Cloudflare is one of the biggest providers of content delivery network services in the world. On July 2, they experienced a nearly complete service outage that affected all of their customers and lasted approximately half an hour. This unprecedented event was not a result of an attack but of a mistake in the configuration of the web application firewall (WAF). It also highlighted the danger associated with using certain types of regular expression engines.
Praise for Complete Transparency
Despite making a grave mistake, Cloudflare deserves praise for maintaining complete transparency.
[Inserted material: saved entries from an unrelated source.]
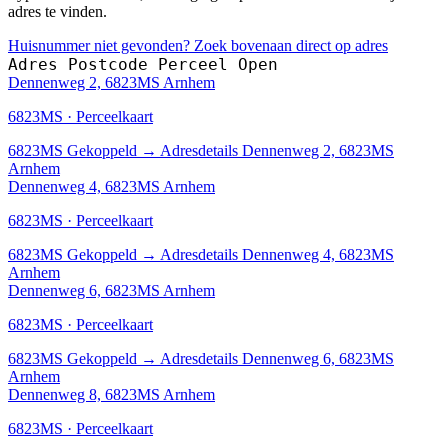
adres te vinden.
Huisnummer niet gevonden? Zoek bovenaan direct op adres
Adres
Postcode
Perceel
Open
Dennenweg 2, 6823MS Arnhem
6823MS · Perceelkaart
6823MS
Gekoppeld
→
Adresdetails Dennenweg 2, 6823MS
Arnhem
Dennenweg 4, 6823MS Arnhem
6823MS · Perceelkaart
6823MS
Gekoppeld
→
Adresdetails Dennenweg 4, 6823MS
Arnhem
Dennenweg 6, 6823MS Arnhem
6823MS · Perceelkaart
6823MS
Gekoppeld
→
Adresdetails Dennenweg 6, 6823MS
Arnhem
Dennenweg 8, 6823MS Arnhem
6823MS · Perceelkaart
They set the example for how a serious enterprise should treat its customers in the case of a major outage, independent whether the outage was caused by a security incident or by a human error.
The entire incident was described on the Cloudflare blog with complete details. The cause of the incident was a seemingly improbable combination of minor issues that together led to a major problem. In summary, a fatal configuration update to the web application firewall led to the saturation of resources. The fatal update made it to production and Cloudflare was unable to revert it immediately.
Fatal Regular Expression
Cloudflare is well-known for their web application firewall, which is the first line of defense against zero-day attacks (but cannot be treated as the ultimate security solution). A web application firewall analyzes traffic before it reaches the web server, looks for patterns, and then eliminates calls that match potential attack payloads. Like many WAFs, Cloudflare relies on regular expressions to build filtering rules.
Regular expressions provide a powerful means to filter information for potential threats but they have their downsides. The engines that process them might require quite a lot of processing power to consider all possibilities. This was exactly what brought down Cloudflare. The engine that Cloudflare employs for their WAF uses a process called backtracking. Unfortunately, in the case of certain types of regular expressions, this process becomes extremely resource-intensive.
To see, how a simple regular expression may cause resource exhaustion, you can use the Perl Regexp::Debugger application to test a
/.*.*=.*;/ regular expression against a
x=xxxxxxxxxxxxxxxxxxxx string. Increase the number of
x’s to see how drastically the number of steps grows due to backtracking. An
x= followed by 20
x’s already takes 5,353 steps to match!
There are three major web security lessons to be learned based on the Cloudflare outage:
- Several minor mistakes or ommissions may come together to form a major problem. For example, Cloudflare team members could not authenticate to their own internal control panel because their credentials were revoked due to infrequent use.
- Web application firewalls must be configured and treated carefully and must not be treated as the ultimate security solution. WAFs affect production systems directly so if there is a WAF malfunction, your customers may lose access to your systems.
- Regular expressions may cause potential Denial of Service conditions. If your web application processes regular expressions you also need to make sure that a malicious payload doesn’t cause a resource overload due to mechanisms such as backtracking.